During that time, Mr. Factor took pre-med classes at the University of South Florida. "I even got so far as writing my medical-school admissions essays before I realized that wasn't what I really wanted to do," he says. Instead, spurred by the questions that his undergraduate education had sparked in his mind, he entered the university's graduate physics program.

The experience was instructive but unfulfilling. "I realized that the way modern science is done, at least at some universities, is too specialized to satisfy me intellectually," Mr. Factor says. "People spend several years working on a very specific subject-the conductivity rates of a certain type of isotope in given pressure or volume conditions or something like that. But I wanted answers to the general questions. I wanted more to know what are the reasons for what we're studying in quantum mechanics, what's really true."

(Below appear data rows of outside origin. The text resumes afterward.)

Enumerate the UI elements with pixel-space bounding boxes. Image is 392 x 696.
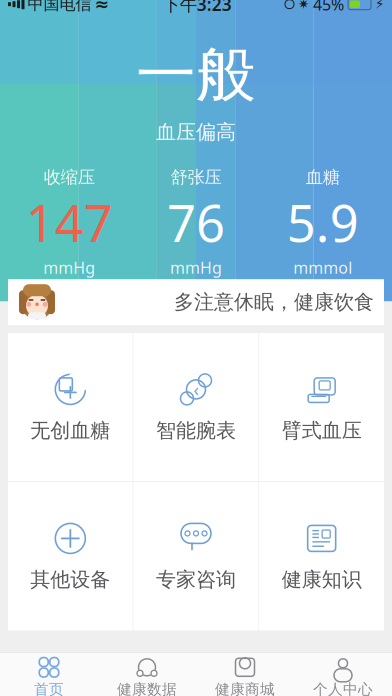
staticText: 血糖 <box>306 166 340 188</box>
staticText: 45% <box>313 0 344 15</box>
staticText: 健康商城 <box>215 680 275 696</box>
staticText: 首页 <box>34 680 64 696</box>
staticText: 收缩压 <box>44 166 95 188</box>
button[interactable]: 健康数据 <box>98 653 196 696</box>
staticText: mmmol <box>293 257 352 278</box>
staticText: 无创血糖 <box>30 418 110 443</box>
button[interactable]: 其他设备 <box>8 482 133 630</box>
staticText: 中国电信 <box>28 0 92 14</box>
staticText: 147 <box>26 189 113 256</box>
staticText: 5.9 <box>287 189 359 256</box>
staticText: mmHg <box>43 257 95 278</box>
staticText: 一般 <box>136 38 256 112</box>
staticText: 多注意休眠，健康饮食 <box>174 290 374 314</box>
staticText: 76 <box>167 189 225 256</box>
staticText: ✷ <box>298 0 309 12</box>
button[interactable]: 首页 <box>0 653 98 696</box>
staticText: 舒张压 <box>170 166 222 188</box>
staticText: ≈ <box>94 0 110 14</box>
button[interactable]: 无创血糖 <box>8 333 133 481</box>
staticText: ⚡︎ <box>375 0 384 12</box>
staticText: 臂式血压 <box>282 418 362 443</box>
staticText: 健康知识 <box>282 567 362 592</box>
button[interactable]: 专家咨询 <box>134 482 258 630</box>
button[interactable]: 多注意休眠，健康饮食 <box>8 279 384 325</box>
button[interactable]: 个人中心 <box>294 653 392 696</box>
button[interactable]: 健康知识 <box>259 482 384 630</box>
staticText: 个人中心 <box>313 680 373 696</box>
staticText: ‹ <box>194 378 198 401</box>
staticText: 智能腕表 <box>156 418 236 443</box>
staticText: 血压偏高 <box>156 120 236 144</box>
staticText: 专家咨询 <box>156 567 236 592</box>
staticText: 健康数据 <box>117 680 177 696</box>
staticText: 其他设备 <box>30 567 110 592</box>
button[interactable]: ‹ <box>134 333 258 481</box>
button[interactable]: 健康商城 <box>196 653 294 696</box>
staticText: mmHg <box>170 257 222 278</box>
button[interactable]: 臂式血压 <box>259 333 384 481</box>
staticText: 下午3:23 <box>163 0 232 16</box>
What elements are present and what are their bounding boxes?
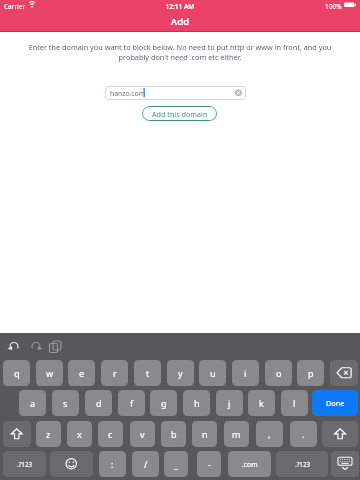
button[interactable]: d bbox=[85, 390, 112, 416]
staticText: Done bbox=[326, 398, 345, 408]
staticText: u bbox=[210, 367, 216, 379]
staticText: : bbox=[111, 458, 114, 470]
button[interactable]: g bbox=[150, 390, 177, 416]
button[interactable]: q bbox=[3, 360, 30, 386]
staticText: 12:11 AM bbox=[0, 2, 360, 11]
button[interactable] bbox=[331, 451, 359, 477]
button[interactable]: : bbox=[99, 451, 126, 477]
button[interactable]: f bbox=[118, 390, 145, 416]
button[interactable]: n bbox=[192, 421, 217, 447]
button[interactable]: o bbox=[265, 360, 292, 386]
button[interactable]: i bbox=[232, 360, 259, 386]
staticText: t bbox=[146, 367, 150, 379]
button[interactable]: _ bbox=[164, 451, 188, 477]
staticText: h bbox=[194, 397, 200, 409]
staticText: Carrier bbox=[4, 2, 26, 11]
button[interactable]: k bbox=[248, 390, 275, 416]
staticText: i bbox=[244, 367, 247, 379]
staticText: m bbox=[232, 428, 241, 440]
button[interactable]: Add this domain bbox=[142, 106, 217, 121]
staticText: e bbox=[79, 367, 85, 379]
button[interactable]: u bbox=[199, 360, 226, 386]
button[interactable]: z bbox=[36, 421, 61, 447]
button[interactable]: r bbox=[101, 360, 128, 386]
button[interactable]: t bbox=[134, 360, 161, 386]
staticText: hanzo.com bbox=[110, 89, 146, 98]
button[interactable]: c bbox=[98, 421, 123, 447]
staticText: / bbox=[144, 458, 148, 470]
staticText: d bbox=[96, 397, 102, 409]
button[interactable]: y bbox=[167, 360, 194, 386]
button[interactable]: x bbox=[67, 421, 92, 447]
staticText: o bbox=[276, 367, 282, 379]
staticText: n bbox=[202, 428, 208, 440]
button[interactable]: p bbox=[297, 360, 324, 386]
staticText: Enter the domain you want to block below… bbox=[0, 42, 360, 62]
staticText: s bbox=[63, 397, 68, 409]
button[interactable]: s bbox=[52, 390, 79, 416]
button[interactable] bbox=[3, 421, 31, 447]
button[interactable]: . bbox=[290, 421, 317, 447]
staticText: v bbox=[140, 428, 145, 440]
staticText: Add bbox=[0, 15, 360, 28]
button[interactable]: .?123 bbox=[276, 451, 328, 477]
staticText: j bbox=[228, 397, 231, 409]
button[interactable]: e bbox=[68, 360, 95, 386]
button[interactable]: j bbox=[216, 390, 243, 416]
staticText: .com bbox=[242, 460, 258, 469]
staticText: b bbox=[171, 428, 177, 440]
button[interactable]: - bbox=[197, 451, 221, 477]
staticText: Add this domain bbox=[152, 109, 208, 119]
button[interactable]: w bbox=[36, 360, 63, 386]
staticText: w bbox=[46, 367, 54, 379]
staticText: l bbox=[293, 397, 296, 409]
staticText: c bbox=[108, 428, 113, 440]
staticText: - bbox=[208, 458, 211, 470]
staticText: g bbox=[161, 397, 167, 409]
staticText: _ bbox=[174, 458, 178, 470]
button[interactable]: .?123 bbox=[3, 451, 46, 477]
button[interactable]: hanzo.com bbox=[105, 86, 246, 100]
button[interactable]: , bbox=[256, 421, 283, 447]
staticText: . bbox=[302, 428, 305, 440]
staticText: q bbox=[14, 367, 20, 379]
staticText: 100% bbox=[325, 2, 342, 11]
staticText: z bbox=[46, 428, 51, 440]
staticText: a bbox=[30, 397, 36, 409]
button[interactable]: / bbox=[132, 451, 159, 477]
button[interactable]: b bbox=[161, 421, 186, 447]
button[interactable]: Done bbox=[312, 390, 358, 416]
staticText: p bbox=[308, 367, 314, 379]
staticText: y bbox=[178, 367, 183, 379]
button[interactable] bbox=[50, 451, 93, 477]
button[interactable]: m bbox=[224, 421, 249, 447]
button[interactable] bbox=[330, 360, 358, 386]
button[interactable] bbox=[322, 421, 358, 447]
staticText: .?123 bbox=[295, 460, 310, 468]
button[interactable]: h bbox=[183, 390, 210, 416]
button[interactable]: v bbox=[130, 421, 155, 447]
staticText: , bbox=[268, 428, 271, 440]
staticText: r bbox=[113, 367, 117, 379]
staticText: k bbox=[259, 397, 264, 409]
button[interactable]: l bbox=[281, 390, 308, 416]
button[interactable]: a bbox=[19, 390, 46, 416]
staticText: .?123 bbox=[17, 460, 32, 468]
staticText: f bbox=[130, 397, 134, 409]
staticText: x bbox=[77, 428, 82, 440]
button[interactable]: .com bbox=[228, 451, 271, 477]
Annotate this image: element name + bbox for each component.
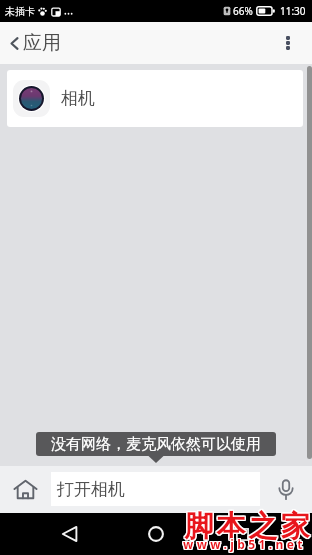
button[interactable]: Back: [0, 23, 156, 63]
button[interactable]: Recents: [217, 513, 267, 555]
staticText: 打开相机: [57, 479, 125, 500]
button[interactable]: Home: [0, 466, 51, 513]
staticText: www.jb51.net: [182, 537, 305, 553]
staticText: www.jb51.net: [183, 535, 306, 551]
staticText: 相机: [61, 88, 95, 109]
staticText: www.jb51.net: [183, 536, 306, 552]
staticText: 没有网络，麦克风依然可以使用: [51, 435, 261, 454]
staticText: 未插卡: [5, 5, 35, 18]
staticText: 66%: [233, 4, 253, 18]
staticText: 脚本之家: [184, 507, 312, 544]
button[interactable]: Back: [45, 513, 95, 555]
staticText: www.jb51.net: [182, 535, 305, 551]
staticText: 脚本之家: [184, 508, 312, 545]
staticText: www.jb51.net: [183, 536, 306, 552]
staticText: 脚本之家: [182, 509, 310, 546]
button[interactable]: Voice input: [260, 466, 312, 513]
staticText: 脚本之家: [182, 508, 310, 545]
button[interactable]: More options: [272, 26, 312, 60]
staticText: 11:30: [280, 4, 306, 18]
button[interactable]: 打开相机: [51, 472, 260, 506]
staticText: 脚本之家: [183, 507, 311, 544]
staticText: www.jb51.net: [184, 536, 307, 552]
staticText: 脚本之家: [183, 509, 311, 546]
other: Back: [7, 36, 22, 51]
staticText: www.jb51.net: [183, 537, 306, 553]
staticText: www.jb51.net: [184, 537, 307, 553]
staticText: 脚本之家: [183, 508, 311, 545]
staticText: 脚本之家: [183, 508, 311, 545]
button[interactable]: 相机: [7, 70, 303, 127]
staticText: 应用: [23, 31, 61, 55]
staticText: 脚本之家: [182, 507, 310, 544]
staticText: www.jb51.net: [184, 535, 307, 551]
staticText: 脚本之家: [184, 509, 312, 546]
button[interactable]: Home: [131, 513, 181, 555]
staticText: www.jb51.net: [182, 536, 305, 552]
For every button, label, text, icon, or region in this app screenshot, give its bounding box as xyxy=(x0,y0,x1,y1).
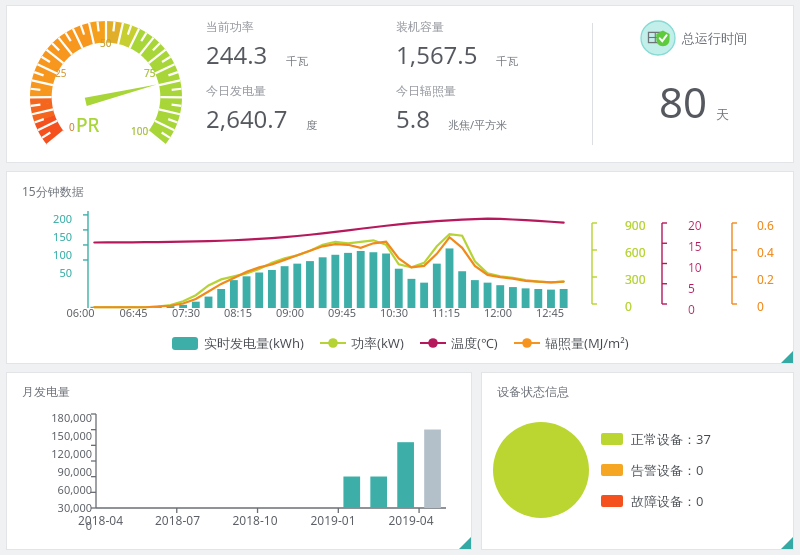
staticText: 2018-07 xyxy=(139,512,216,528)
staticText: 0 xyxy=(688,301,695,317)
staticText: 25 xyxy=(55,66,67,80)
staticText: 设备状态信息 xyxy=(497,384,569,399)
staticText: 月发电量 xyxy=(22,384,70,399)
button[interactable]: 15分钟数据 xyxy=(6,171,794,364)
staticText: 2,640.7 xyxy=(206,102,288,135)
staticText: 1,567.5 xyxy=(396,38,478,71)
staticText: 0 xyxy=(757,298,764,314)
staticText: 总运行时间 xyxy=(682,30,747,46)
button[interactable]: 告警设备：0 xyxy=(601,461,704,479)
staticText: 600 xyxy=(625,244,646,260)
staticText: 244.3 xyxy=(206,38,268,71)
staticText: 0.6 xyxy=(757,217,774,233)
staticText: 90,000 xyxy=(28,464,92,479)
staticText: 5.8 xyxy=(396,102,430,135)
button[interactable]: 故障设备：0 xyxy=(601,492,704,510)
other: 运行状态 xyxy=(641,21,675,55)
staticText: 300 xyxy=(625,271,646,287)
staticText: 2018-10 xyxy=(216,512,294,528)
staticText: 正常设备：37 xyxy=(631,430,711,448)
staticText: 09:45 xyxy=(316,305,368,320)
staticText: 0.4 xyxy=(757,244,774,260)
staticText: 100 xyxy=(44,247,72,262)
staticText: 0.2 xyxy=(757,271,774,287)
staticText: 11:15 xyxy=(420,305,472,320)
staticText: 06:45 xyxy=(107,305,160,320)
staticText: 2019-04 xyxy=(372,512,450,528)
staticText: 150,000 xyxy=(28,428,92,443)
staticText: 50 xyxy=(100,36,112,50)
staticText: PR xyxy=(76,112,100,138)
staticText: 度 xyxy=(306,118,317,132)
staticText: 当前功率 xyxy=(206,19,254,34)
staticText: 15分钟数据 xyxy=(22,183,84,199)
staticText: 今日发电量 xyxy=(206,83,266,98)
staticText: 08:15 xyxy=(212,305,264,320)
button[interactable]: 实时发电量(kWh) xyxy=(172,334,304,352)
staticText: 12:45 xyxy=(524,305,576,320)
staticText: 温度(℃) xyxy=(451,334,498,352)
staticText: 5 xyxy=(688,280,695,296)
staticText: 千瓦 xyxy=(286,54,308,68)
staticText: 功率(kW) xyxy=(351,334,404,352)
staticText: 0 xyxy=(69,120,75,134)
staticText: 实时发电量(kWh) xyxy=(204,334,304,352)
staticText: 故障设备：0 xyxy=(631,492,704,510)
staticText: 今日辐照量 xyxy=(396,83,456,98)
staticText: 100 xyxy=(131,124,149,138)
staticText: 10 xyxy=(688,259,702,275)
staticText: 180,000 xyxy=(28,410,92,425)
staticText: 0 xyxy=(28,518,92,533)
staticText: 09:00 xyxy=(264,305,316,320)
button[interactable]: 辐照量(MJ/m²) xyxy=(514,334,629,352)
button[interactable]: 月发电量 xyxy=(6,372,472,550)
button[interactable]: 温度(℃) xyxy=(420,334,498,352)
button[interactable]: 功率(kW) xyxy=(320,334,404,352)
button[interactable]: 正常设备：37 xyxy=(601,430,711,448)
staticText: 0 xyxy=(625,298,632,314)
staticText: 150 xyxy=(44,229,72,244)
button[interactable]: 装机容量 xyxy=(396,19,586,71)
staticText: 12:00 xyxy=(472,305,524,320)
staticText: 900 xyxy=(625,217,646,233)
staticText: 30,000 xyxy=(28,500,92,515)
staticText: 10:30 xyxy=(368,305,420,320)
staticText: 天 xyxy=(716,106,729,122)
staticText: 辐照量(MJ/m²) xyxy=(545,334,629,352)
button[interactable]: 当前功率 xyxy=(206,19,396,71)
staticText: 50 xyxy=(44,265,72,280)
staticText: 06:00 xyxy=(54,305,107,320)
staticText: 告警设备：0 xyxy=(631,461,704,479)
staticText: 兆焦/平方米 xyxy=(448,117,508,132)
button[interactable]: 今日辐照量 xyxy=(396,83,592,135)
button[interactable]: 50 xyxy=(6,5,794,163)
staticText: 120,000 xyxy=(28,446,92,461)
staticText: 07:30 xyxy=(160,305,212,320)
staticText: 15 xyxy=(688,238,702,254)
button[interactable]: 设备状态信息 xyxy=(481,372,794,550)
staticText: 2019-01 xyxy=(294,512,372,528)
staticText: 装机容量 xyxy=(396,19,444,34)
button[interactable]: 今日发电量 xyxy=(206,83,396,135)
staticText: 2018-04 xyxy=(62,512,139,528)
staticText: 60,000 xyxy=(28,482,92,497)
staticText: 20 xyxy=(688,217,702,233)
staticText: 千瓦 xyxy=(496,54,518,68)
staticText: 80 xyxy=(659,73,708,130)
staticText: 75 xyxy=(144,66,156,80)
staticText: 200 xyxy=(44,211,72,226)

In the fall of 2002, Mr. Factor-master's degree in hand-enrolled in The Catholic University of America (CUA) to pursue a PhD in philosophy. But there, too, he was frustrated by the great wall of separation that too often stands between science and the humanities. The answers he sought continued to elude him.

In the summer of 2006, after finishing his coursework at CUA, Dan married Grace, whom he had met through a family friend while still in Florida. From there, the couple moved to Front Royal, Virginia, and Christendom College, where Dan taught for one year as an adjunct professor before returning to Washington, D.C., for a one-year assignment in the Philosophy Department at CUA. As a professor, Mr. Factor encountered the same disciplinary divisions that confounded him as a graduate student. He also missed Thomas Aquinas College's seminars. "The first undergrad philosophy lecture I ever attended was my own," he laughs.

These experiences gave Mr. Factor a yearning to return to the College, where he could teach a wide range of subjects as part of an integrated, truly liberal education, and where critical discourse is encouraged. This semester, for example, Mr. Factor is teaching two sections of mathematics, a philosophy course, and a freshman seminar. "In most places, you wouldn't be able to do all of this," he says. "Here, the curriculum is an integrated whole. Everything's connected."

Mr. Factor is glad to be back, not only for professional reasons, but for personal ones, too. "This is really a great community. It's nice to have people who are like-minded and interested in the intellectual life. It's a good place to raise a family"-and a good place, no doubt, for a father to pass along an inter-generational love of learning to his sons.